The proposed semantic-embedding-based detector can be deployed as a pre-processing gate in LLM-integrated systems, such as RAG pipelines, enterprise assistants, or tool-using agents that ingest untrusted external content. By evaluating user–content pairs before they reach the LLM, it can proactively flag potentially malicious or misleading inputs, enabling actions such as blocking, sanitizing, or rerouting for safer handling, all with negligible latency overhead. This approach helps maintain data integrity and mitigate unintended model behaviours in real-world operational contexts.

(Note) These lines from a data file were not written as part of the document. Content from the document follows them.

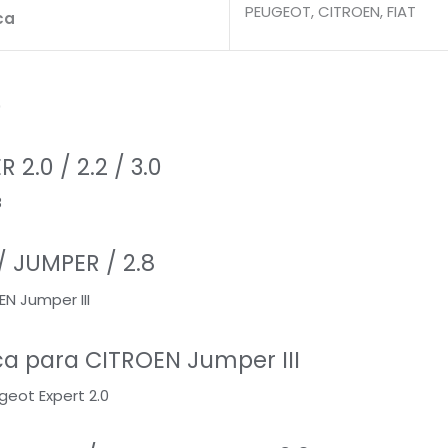
PEUGEOT, CITROEN, FIAT
ca
 2.0 / 2.2 / 3.0
/ JUMPER / 2.8
ca para CITROEN Jumper III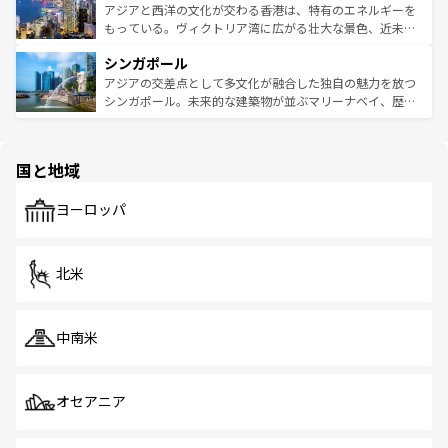
ひ現地で味わいたい。どの地域を訪れてもあたたかい人々
帯で自然と触れ合い、南部ではプーケットやクラビの美し
アジアと西洋の文化が交わる香港は、特有のエネルギーを
が旅行者を迎えてくれるので、きっと忘れられない旅にな
いビーチでリゾート気分を楽しむことができる。タイ料理
もっている。ヴィクトリア湾に広がる壮大な景色、近未来
るはずだ。 なお、新着のベトナム情報は
コンテンツ一覧
を
は世界的に有名で、屋台から高級レストランまで味覚を刺
的なアートスポット、そして歴史と現代が融合した町並
参照してほしい。
シンガポール
激する。気候は一年中温暖で、どの季節にも異なる楽しみ
み、どこを訪れても感動するはず。観光スポットが密集し
が待っている。親しみやすいタイの人々、仏教を中心とし
ており、効率よく見どころを回れるのも魅力。息をのむよ
アジアの交差点として多文化が融合した独自の魅力を放つ
た文化、そして多様な観光資源が、訪れる旅人を魅了し続
うな絶景から文化的な体験まで、香港を存分に楽しみ尽く
シンガポール。未来的な建築物が並ぶマリーナベイ、歴史
ける。 なお、新着のタイ情報は
コンテンツ一覧
を参照して
そう。 なお、新着の香港情報は
コンテンツ一覧
を参照して
と伝統を感じられるエスニックタウン、多数の緑豊かな公
ほしい。
ほしい。
園や自然保護区など、自然が調和した近代的な景観と文化
の多様性あふれるカラフルな町は、どこを歩いても新しい
国と地域
発見がある。さらに、治安のよさや充実した公共交通機関
も、旅行者にとっては魅力的なポイント。グルメも豊富
で、ホーカーズは地元の風情を楽しめる外せないスポット
ヨーロッパ
だ。訪れる人を飽きさせないシンガポールで、多様な魅力
を体感しよう。 なお、新着のシンガポール情報は
コンテン
ツ一覧
を参照してほしい。
北米
中南米
オセアニア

Future extensions could include handling multimodal inputs, implementing adaptive learning to detect emerging prompt-injection patterns, and integrating fine-grained risk scoring or automated content rewriting, further enhancing the robustness, safety, and practical usability of LLM systems in dynamic environments [14,16,17]. Nevertheless, this work has several limitations that open avenues for future research. The dataset relies on BIPIA and synthetically generated benign examples, which may not fully match real-world user–content distributions. In addition, as a single-shot embedding-based detector, the method may be challenged by adaptive attackers who iteratively rewrite injected instructions, particularly in interactive agent settings [17,18]. Future work should validate the approach on external organic datasets and evaluate robustness under basic evasion transformations (e.g., paraphrasing and formatting changes) [18]. Additionally, future work could quantify the structure of the embedding space using cluster-quality metrics, while also performing more extensive ablation studies to assess the contribution of individual components, such as embeddings based solely on user intent or external content. We also plan to report standard deviations across multiple experimental runs for all evaluation metrics providing a more comprehensive assessment of the stability of the results and their statistical robustness. We finally recommend deploying the detector as part of a defence-in-depth strategy alongside complementary prevention and system-level mechanisms [19,20,21].